*** Dataset extract Section Begins ***
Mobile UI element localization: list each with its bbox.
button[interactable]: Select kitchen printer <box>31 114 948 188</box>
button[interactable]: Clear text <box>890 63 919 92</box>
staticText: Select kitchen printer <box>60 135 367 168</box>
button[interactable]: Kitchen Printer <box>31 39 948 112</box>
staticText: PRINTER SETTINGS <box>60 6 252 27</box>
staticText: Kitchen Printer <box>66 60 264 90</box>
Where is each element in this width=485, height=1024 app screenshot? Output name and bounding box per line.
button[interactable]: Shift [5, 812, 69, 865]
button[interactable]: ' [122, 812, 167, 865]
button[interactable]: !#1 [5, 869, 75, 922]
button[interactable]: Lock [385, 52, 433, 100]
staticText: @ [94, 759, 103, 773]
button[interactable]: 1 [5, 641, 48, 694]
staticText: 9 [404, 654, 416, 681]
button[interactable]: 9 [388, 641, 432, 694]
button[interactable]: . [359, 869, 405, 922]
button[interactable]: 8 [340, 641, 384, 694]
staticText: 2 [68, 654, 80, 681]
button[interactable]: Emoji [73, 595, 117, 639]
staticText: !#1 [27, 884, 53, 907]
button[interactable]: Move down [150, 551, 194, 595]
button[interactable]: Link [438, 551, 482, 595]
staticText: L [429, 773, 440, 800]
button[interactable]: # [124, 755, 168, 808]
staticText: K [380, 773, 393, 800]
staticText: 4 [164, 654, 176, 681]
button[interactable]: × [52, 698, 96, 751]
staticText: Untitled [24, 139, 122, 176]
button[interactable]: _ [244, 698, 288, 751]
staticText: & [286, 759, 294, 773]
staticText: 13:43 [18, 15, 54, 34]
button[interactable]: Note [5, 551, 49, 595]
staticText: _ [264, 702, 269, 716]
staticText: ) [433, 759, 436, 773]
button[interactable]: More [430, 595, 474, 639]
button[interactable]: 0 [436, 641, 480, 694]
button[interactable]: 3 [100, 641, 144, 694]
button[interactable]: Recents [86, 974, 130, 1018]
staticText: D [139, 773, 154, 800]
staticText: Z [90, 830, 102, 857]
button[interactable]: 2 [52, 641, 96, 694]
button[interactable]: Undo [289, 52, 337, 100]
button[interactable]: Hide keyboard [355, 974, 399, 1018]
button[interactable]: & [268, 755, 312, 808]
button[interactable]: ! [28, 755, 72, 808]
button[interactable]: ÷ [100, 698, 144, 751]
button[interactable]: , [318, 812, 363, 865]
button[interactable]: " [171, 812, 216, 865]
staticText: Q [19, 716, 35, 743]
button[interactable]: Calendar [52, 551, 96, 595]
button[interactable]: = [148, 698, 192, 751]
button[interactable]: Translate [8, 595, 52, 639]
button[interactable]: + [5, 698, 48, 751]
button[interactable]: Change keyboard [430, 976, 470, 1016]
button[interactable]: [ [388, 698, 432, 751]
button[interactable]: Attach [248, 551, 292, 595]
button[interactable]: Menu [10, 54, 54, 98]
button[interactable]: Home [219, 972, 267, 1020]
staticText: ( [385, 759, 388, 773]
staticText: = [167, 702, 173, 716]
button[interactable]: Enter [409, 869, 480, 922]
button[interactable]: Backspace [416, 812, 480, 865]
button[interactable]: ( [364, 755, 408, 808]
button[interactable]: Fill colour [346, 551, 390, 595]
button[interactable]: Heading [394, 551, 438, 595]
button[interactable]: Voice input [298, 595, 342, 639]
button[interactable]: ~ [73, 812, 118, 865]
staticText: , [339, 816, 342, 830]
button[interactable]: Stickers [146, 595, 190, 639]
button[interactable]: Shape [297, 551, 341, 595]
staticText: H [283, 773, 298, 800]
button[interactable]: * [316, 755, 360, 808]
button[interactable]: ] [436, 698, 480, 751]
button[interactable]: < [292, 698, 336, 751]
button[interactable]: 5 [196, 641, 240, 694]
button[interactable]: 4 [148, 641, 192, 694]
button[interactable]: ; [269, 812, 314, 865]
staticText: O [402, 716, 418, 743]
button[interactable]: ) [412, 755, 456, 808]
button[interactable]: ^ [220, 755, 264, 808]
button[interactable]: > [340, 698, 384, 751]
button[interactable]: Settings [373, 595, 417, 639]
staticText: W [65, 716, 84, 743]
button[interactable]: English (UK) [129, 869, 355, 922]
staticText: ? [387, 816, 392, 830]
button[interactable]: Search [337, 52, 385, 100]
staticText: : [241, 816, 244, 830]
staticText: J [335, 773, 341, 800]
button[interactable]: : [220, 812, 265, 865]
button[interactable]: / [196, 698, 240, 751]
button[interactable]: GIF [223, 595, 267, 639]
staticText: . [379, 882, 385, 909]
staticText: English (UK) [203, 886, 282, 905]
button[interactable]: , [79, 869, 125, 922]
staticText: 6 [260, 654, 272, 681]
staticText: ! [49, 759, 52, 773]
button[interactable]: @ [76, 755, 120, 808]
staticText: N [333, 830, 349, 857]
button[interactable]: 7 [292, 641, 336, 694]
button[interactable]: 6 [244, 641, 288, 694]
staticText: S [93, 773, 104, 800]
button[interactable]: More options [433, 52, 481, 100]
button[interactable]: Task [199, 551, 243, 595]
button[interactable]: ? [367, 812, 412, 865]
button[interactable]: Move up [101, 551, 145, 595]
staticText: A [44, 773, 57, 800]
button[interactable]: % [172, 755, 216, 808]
*** Dataset extract Section Ends ***
• Required action:
Letter for letter, copy all of the entries above.

• Exercise output:
Mobile UI element localization: list each with its bbox.
button[interactable]: Select kitchen printer <box>31 114 948 188</box>
button[interactable]: Clear text <box>890 63 919 92</box>
staticText: Select kitchen printer <box>60 135 367 168</box>
button[interactable]: Kitchen Printer <box>31 39 948 112</box>
staticText: PRINTER SETTINGS <box>60 6 252 27</box>
staticText: Kitchen Printer <box>66 60 264 90</box>
Where is each element in this width=485, height=1024 app screenshot? Output name and bounding box per line.
button[interactable]: Shift [5, 812, 69, 865]
button[interactable]: ' [122, 812, 167, 865]
button[interactable]: !#1 [5, 869, 75, 922]
button[interactable]: Lock [385, 52, 433, 100]
staticText: @ [94, 759, 103, 773]
button[interactable]: 1 [5, 641, 48, 694]
staticText: 9 [404, 654, 416, 681]
button[interactable]: 9 [388, 641, 432, 694]
button[interactable]: . [359, 869, 405, 922]
button[interactable]: 8 [340, 641, 384, 694]
staticText: 2 [68, 654, 80, 681]
button[interactable]: Emoji [73, 595, 117, 639]
staticText: !#1 [27, 884, 53, 907]
button[interactable]: Move down [150, 551, 194, 595]
button[interactable]: Link [438, 551, 482, 595]
staticText: L [429, 773, 440, 800]
button[interactable]: # [124, 755, 168, 808]
staticText: K [380, 773, 393, 800]
staticText: 4 [164, 654, 176, 681]
button[interactable]: × [52, 698, 96, 751]
staticText: Untitled [24, 139, 122, 176]
button[interactable]: _ [244, 698, 288, 751]
staticText: & [286, 759, 294, 773]
staticText: 13:43 [18, 15, 54, 34]
button[interactable]: Note [5, 551, 49, 595]
staticText: _ [264, 702, 269, 716]
staticText: ) [433, 759, 436, 773]
button[interactable]: More [430, 595, 474, 639]
button[interactable]: 0 [436, 641, 480, 694]
button[interactable]: 3 [100, 641, 144, 694]
button[interactable]: Recents [86, 974, 130, 1018]
staticText: D [139, 773, 154, 800]
staticText: Z [90, 830, 102, 857]
button[interactable]: 2 [52, 641, 96, 694]
button[interactable]: Undo [289, 52, 337, 100]
button[interactable]: Hide keyboard [355, 974, 399, 1018]
button[interactable]: & [268, 755, 312, 808]
button[interactable]: ! [28, 755, 72, 808]
button[interactable]: ÷ [100, 698, 144, 751]
button[interactable]: , [318, 812, 363, 865]
button[interactable]: " [171, 812, 216, 865]
staticText: Q [19, 716, 35, 743]
button[interactable]: Calendar [52, 551, 96, 595]
button[interactable]: = [148, 698, 192, 751]
button[interactable]: Translate [8, 595, 52, 639]
button[interactable]: + [5, 698, 48, 751]
button[interactable]: Change keyboard [430, 976, 470, 1016]
button[interactable]: [ [388, 698, 432, 751]
button[interactable]: Attach [248, 551, 292, 595]
button[interactable]: Menu [10, 54, 54, 98]
button[interactable]: Home [219, 972, 267, 1020]
staticText: ( [385, 759, 388, 773]
staticText: = [167, 702, 173, 716]
button[interactable]: Enter [409, 869, 480, 922]
button[interactable]: Backspace [416, 812, 480, 865]
button[interactable]: ( [364, 755, 408, 808]
button[interactable]: Fill colour [346, 551, 390, 595]
button[interactable]: Heading [394, 551, 438, 595]
button[interactable]: Voice input [298, 595, 342, 639]
button[interactable]: ~ [73, 812, 118, 865]
staticText: , [339, 816, 342, 830]
button[interactable]: Stickers [146, 595, 190, 639]
button[interactable]: Shape [297, 551, 341, 595]
staticText: H [283, 773, 298, 800]
button[interactable]: * [316, 755, 360, 808]
button[interactable]: ] [436, 698, 480, 751]
button[interactable]: < [292, 698, 336, 751]
button[interactable]: 5 [196, 641, 240, 694]
button[interactable]: 4 [148, 641, 192, 694]
button[interactable]: ; [269, 812, 314, 865]
staticText: O [402, 716, 418, 743]
button[interactable]: ) [412, 755, 456, 808]
button[interactable]: ^ [220, 755, 264, 808]
button[interactable]: > [340, 698, 384, 751]
button[interactable]: Settings [373, 595, 417, 639]
staticText: W [65, 716, 84, 743]
button[interactable]: English (UK) [129, 869, 355, 922]
staticText: ? [387, 816, 392, 830]
button[interactable]: Search [337, 52, 385, 100]
staticText: : [241, 816, 244, 830]
staticText: J [335, 773, 341, 800]
button[interactable]: : [220, 812, 265, 865]
button[interactable]: / [196, 698, 240, 751]
button[interactable]: GIF [223, 595, 267, 639]
staticText: . [379, 882, 385, 909]
staticText: English (UK) [203, 886, 282, 905]
button[interactable]: , [79, 869, 125, 922]
staticText: 6 [260, 654, 272, 681]
staticText: ! [49, 759, 52, 773]
button[interactable]: @ [76, 755, 120, 808]
staticText: N [333, 830, 349, 857]
button[interactable]: 7 [292, 641, 336, 694]
button[interactable]: 6 [244, 641, 288, 694]
staticText: S [93, 773, 104, 800]
button[interactable]: More options [433, 52, 481, 100]
button[interactable]: Task [199, 551, 243, 595]
button[interactable]: ? [367, 812, 412, 865]
button[interactable]: Move up [101, 551, 145, 595]
staticText: A [44, 773, 57, 800]
button[interactable]: % [172, 755, 216, 808]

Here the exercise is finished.